In this step, Darwin Core aligned data tables are generated from the pipeline results. This includes a Occurrence table (which also has some sampling event related metadata), and a DNADerivedData table which contains many terms from the GSC's MIxS standard. These tables can be bundled into a Darwin Core Archive for submission to OBIS.
Results are also exported as a phyloseq object phyloseq_object.rds
which can easily be read into R for analysis.
In the final step, a HTML report summarizing all steps is generated.
For running the pipeline we will need the following ingredients:
- Windows Subsystem for Linux
- conda
- Snakemake
- the pipeline code
- a reference database
- some raw reads
If you are participating in the on-site training, WSL should be configured for you. You can skip to the conda installation step after checking the WSL installation with wsl -l -v
.
To be able to run the pipeline on Windows systems, we'll need to install the Windows Subsystem for Linux (WSL 2).
Open Apps and features
from the Windows start menu. Go to Programs and Features
and Turn Windows features on or off
. Ensure that the following features have been enabled:
- Windows Subsystem for Linux
- Virtual Machine Platform
Set the default WSL version to 2 by opening Command Prompt
and typing:
wsl --set-default-version 2
Now install Ubuntu in WSL and verify that Ubuntu is running with WSL 2:
wsl --install -d Ubuntu
wsl -l -v
You may get a message to install the Linux kernel update package, follow the instructions.
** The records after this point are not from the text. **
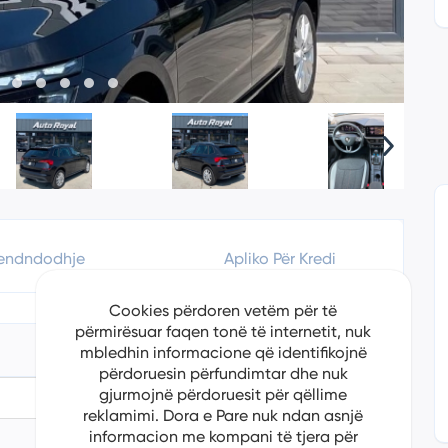
endndodhje
Apliko Për Kredi
Cookies përdoren vetëm për të
përmirësuar faqen tonë të internetit, nuk
mbledhin informacione që identifikojnë
përdoruesin përfundimtar dhe nuk
gjurmojnë përdoruesit për qëllime
7/24/2024
reklamimi. Dora e Pare nuk ndan asnjë
informacion me kompani të tjera për
Skoda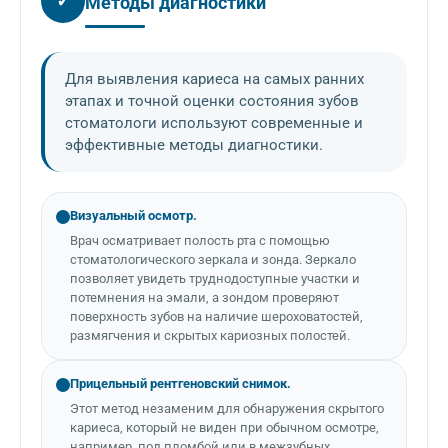
✓
Методы диагностики
Для выявления кариеса на самых ранних
этапах и точной оценки состояния зубов
стоматологи используют современные и
эффективные методы диагностики.
Визуальный осмотр.
Врач осматривает полость рта с помощью
стоматологического зеркала и зонда. Зеркало
позволяет увидеть труднодоступные участки и
потемнения на эмали, а зондом проверяют
поверхность зубов на наличие шероховатостей,
размягчения и скрытых кариозных полостей.
Прицельный рентгеновский снимок.
Этот метод незаменим для обнаружения скрытого
кариеса, который не виден при обычном осмотре,
например, под пломбой или в межзубных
If the WSL version is still listed as 1, convert to WSL 2 like this:
wsl --set-version Ubuntu-22.04 2
Now open the Ubuntu terminal from the start menu and run the commands below to download and install Miniconda. If Ubuntu is not available in your start menu, just type wsl
in Command Prompt
. You will be asked first to create an user account on Ubuntu.
sudo apt-get update
sudo apt-get install wget
wget https://repo.anaconda.com/miniconda/Miniconda3-py39_4.12.0-Linux-x86_64.sh
chmod +x Miniconda3-py39_4.12.0-Linux-x86_64.sh
./Miniconda3-py39_4.12.0-Linux-x86_64.sh
🔥 At the end of the installation procedure, enter yes
when asked to run conda init
.
After installing Miniconda, close the terminal and start a new one.
We will also install Mamba, which is a faster drop-in replacement for conda:
conda init
conda install -n base -c conda-forge mamba
Enter y
if confirmation is asked.
Next, install Snakemake using Mamba:
mamba create -c conda-forge -c bioconda -n snakemake snakemake
Download Visual Studio Code from https://code.visualstudio.com/Download, install, and start. In Visual Studio Code, open the Desktop folder (File
> Open Folder
). If prompted, select Yes, I trust the authors
.
Then open the terminal panel (Terminal
> New Terminal
). Use the +
button in the terminal panel to open a new Ubuntu (WSL)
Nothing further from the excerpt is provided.